--- DATA TO EXAMINE Enclosed Below ---

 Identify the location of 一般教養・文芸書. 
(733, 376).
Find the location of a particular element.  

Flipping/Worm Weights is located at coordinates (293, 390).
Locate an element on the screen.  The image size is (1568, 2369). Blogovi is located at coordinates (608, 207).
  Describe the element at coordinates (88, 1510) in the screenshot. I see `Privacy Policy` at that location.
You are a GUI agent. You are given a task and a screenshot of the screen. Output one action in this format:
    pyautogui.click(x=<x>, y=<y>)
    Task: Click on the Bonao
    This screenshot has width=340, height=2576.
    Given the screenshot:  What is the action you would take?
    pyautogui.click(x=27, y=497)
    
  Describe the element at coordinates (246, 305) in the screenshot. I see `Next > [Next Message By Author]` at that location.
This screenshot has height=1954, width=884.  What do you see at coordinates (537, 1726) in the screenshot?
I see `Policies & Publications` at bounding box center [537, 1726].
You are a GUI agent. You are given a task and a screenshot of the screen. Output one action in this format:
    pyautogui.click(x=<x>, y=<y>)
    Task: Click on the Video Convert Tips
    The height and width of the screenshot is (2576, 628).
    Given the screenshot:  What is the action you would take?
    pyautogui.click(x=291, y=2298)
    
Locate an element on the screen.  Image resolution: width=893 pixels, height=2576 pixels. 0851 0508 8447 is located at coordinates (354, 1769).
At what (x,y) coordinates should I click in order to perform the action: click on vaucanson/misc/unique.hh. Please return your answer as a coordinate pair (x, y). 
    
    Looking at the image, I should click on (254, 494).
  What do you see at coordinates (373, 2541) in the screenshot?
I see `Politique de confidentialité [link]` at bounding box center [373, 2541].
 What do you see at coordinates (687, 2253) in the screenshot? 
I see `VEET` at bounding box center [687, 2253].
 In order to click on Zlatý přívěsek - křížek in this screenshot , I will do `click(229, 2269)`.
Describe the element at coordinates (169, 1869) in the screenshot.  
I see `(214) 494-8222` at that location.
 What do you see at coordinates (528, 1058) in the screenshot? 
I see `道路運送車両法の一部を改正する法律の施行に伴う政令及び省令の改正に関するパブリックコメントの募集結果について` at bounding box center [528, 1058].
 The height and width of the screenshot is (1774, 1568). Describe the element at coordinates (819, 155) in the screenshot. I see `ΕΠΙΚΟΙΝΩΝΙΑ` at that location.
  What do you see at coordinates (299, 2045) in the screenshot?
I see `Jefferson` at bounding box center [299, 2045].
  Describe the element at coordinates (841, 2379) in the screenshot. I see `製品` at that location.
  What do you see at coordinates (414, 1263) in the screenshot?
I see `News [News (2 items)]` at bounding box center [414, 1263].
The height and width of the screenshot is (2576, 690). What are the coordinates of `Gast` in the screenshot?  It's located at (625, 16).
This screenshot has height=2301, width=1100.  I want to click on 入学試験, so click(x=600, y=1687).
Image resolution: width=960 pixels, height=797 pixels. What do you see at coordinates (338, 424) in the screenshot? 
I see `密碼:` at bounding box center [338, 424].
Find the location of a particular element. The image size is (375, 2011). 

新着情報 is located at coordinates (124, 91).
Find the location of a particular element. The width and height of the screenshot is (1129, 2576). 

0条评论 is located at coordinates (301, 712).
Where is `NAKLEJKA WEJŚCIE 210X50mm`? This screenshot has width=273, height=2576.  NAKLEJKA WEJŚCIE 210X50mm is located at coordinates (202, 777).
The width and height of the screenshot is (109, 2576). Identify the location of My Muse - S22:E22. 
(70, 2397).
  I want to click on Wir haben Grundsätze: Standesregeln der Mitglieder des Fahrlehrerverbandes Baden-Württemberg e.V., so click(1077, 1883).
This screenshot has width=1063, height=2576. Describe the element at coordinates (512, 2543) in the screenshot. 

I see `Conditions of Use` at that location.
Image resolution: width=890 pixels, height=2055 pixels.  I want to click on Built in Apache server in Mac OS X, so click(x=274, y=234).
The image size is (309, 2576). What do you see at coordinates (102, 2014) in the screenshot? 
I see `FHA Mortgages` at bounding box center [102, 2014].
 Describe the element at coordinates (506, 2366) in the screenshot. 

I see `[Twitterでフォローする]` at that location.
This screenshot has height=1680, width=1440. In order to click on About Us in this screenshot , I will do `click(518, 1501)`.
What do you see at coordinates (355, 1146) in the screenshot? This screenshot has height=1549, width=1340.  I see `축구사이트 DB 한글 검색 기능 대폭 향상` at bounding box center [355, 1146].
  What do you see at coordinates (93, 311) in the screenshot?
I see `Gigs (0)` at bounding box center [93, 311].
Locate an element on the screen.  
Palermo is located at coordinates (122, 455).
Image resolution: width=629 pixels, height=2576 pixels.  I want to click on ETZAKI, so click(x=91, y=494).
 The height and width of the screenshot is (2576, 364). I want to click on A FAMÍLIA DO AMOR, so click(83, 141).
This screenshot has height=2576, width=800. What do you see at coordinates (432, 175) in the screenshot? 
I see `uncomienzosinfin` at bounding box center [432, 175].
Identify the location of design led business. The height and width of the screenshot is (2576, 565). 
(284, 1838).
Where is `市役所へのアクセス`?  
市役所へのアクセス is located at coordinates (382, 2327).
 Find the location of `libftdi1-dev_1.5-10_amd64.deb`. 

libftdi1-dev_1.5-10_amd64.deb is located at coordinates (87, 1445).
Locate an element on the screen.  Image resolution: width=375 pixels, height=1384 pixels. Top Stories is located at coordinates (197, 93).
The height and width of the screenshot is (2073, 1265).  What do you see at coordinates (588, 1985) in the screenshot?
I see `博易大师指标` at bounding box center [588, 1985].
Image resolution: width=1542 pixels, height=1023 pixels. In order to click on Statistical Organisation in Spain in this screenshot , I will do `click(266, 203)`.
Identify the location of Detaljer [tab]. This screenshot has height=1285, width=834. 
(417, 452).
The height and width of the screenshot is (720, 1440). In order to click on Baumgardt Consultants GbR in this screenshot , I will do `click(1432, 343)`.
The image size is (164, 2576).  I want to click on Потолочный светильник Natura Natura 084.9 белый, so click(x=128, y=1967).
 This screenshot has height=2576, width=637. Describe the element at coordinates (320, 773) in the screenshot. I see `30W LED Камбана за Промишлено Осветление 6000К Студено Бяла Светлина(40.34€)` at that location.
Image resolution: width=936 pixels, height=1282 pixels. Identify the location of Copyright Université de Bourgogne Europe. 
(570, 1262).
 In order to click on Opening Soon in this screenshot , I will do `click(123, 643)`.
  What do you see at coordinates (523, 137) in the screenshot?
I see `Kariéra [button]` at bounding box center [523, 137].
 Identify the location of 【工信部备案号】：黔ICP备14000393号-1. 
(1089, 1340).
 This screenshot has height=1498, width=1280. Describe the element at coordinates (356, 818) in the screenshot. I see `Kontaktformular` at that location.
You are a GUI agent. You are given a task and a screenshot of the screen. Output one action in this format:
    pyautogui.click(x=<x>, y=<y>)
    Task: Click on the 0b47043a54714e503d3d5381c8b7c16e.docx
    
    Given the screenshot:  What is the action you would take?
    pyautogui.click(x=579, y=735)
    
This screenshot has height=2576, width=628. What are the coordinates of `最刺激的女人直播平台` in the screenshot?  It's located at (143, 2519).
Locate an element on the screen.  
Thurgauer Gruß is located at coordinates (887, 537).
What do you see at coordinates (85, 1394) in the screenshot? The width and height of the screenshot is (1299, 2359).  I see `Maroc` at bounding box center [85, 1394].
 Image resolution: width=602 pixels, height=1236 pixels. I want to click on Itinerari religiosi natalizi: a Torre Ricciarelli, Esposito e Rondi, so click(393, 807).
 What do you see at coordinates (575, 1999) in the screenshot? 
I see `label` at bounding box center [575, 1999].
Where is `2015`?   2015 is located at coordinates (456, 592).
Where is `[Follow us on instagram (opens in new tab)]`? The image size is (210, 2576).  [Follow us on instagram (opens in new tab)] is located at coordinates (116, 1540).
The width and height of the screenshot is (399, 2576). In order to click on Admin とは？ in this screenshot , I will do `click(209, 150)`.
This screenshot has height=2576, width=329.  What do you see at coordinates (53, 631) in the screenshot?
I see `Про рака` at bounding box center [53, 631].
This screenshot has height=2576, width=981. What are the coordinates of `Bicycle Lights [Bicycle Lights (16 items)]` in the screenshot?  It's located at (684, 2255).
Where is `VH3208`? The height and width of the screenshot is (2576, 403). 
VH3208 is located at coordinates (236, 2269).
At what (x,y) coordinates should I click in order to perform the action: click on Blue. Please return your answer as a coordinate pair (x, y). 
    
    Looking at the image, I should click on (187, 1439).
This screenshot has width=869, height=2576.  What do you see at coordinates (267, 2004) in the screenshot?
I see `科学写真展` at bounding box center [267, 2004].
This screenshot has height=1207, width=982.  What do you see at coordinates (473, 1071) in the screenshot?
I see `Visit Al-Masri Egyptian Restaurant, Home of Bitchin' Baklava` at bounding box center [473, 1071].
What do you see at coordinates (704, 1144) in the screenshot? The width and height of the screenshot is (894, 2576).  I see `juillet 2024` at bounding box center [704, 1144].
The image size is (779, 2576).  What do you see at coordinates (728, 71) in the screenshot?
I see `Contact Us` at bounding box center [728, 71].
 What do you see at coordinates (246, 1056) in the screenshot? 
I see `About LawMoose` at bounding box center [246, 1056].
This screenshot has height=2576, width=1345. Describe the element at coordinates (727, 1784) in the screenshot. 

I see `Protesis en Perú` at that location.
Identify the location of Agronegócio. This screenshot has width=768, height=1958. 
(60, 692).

--- End of Enclosed DATA TO EXAMINE ---

--- ASSIGNED TASK ---
Print the line that contains "What do you see at coordinates (246, 1056)", then every later line of the entries above up to and including the last, all exactly as written.

--- SOLUTION FOR THIS PROBLEM ---
 What do you see at coordinates (246, 1056) in the screenshot? 
I see `About LawMoose` at bounding box center [246, 1056].
This screenshot has height=2576, width=1345. Describe the element at coordinates (727, 1784) in the screenshot. 

I see `Protesis en Perú` at that location.
Identify the location of Agronegócio. This screenshot has width=768, height=1958. 
(60, 692).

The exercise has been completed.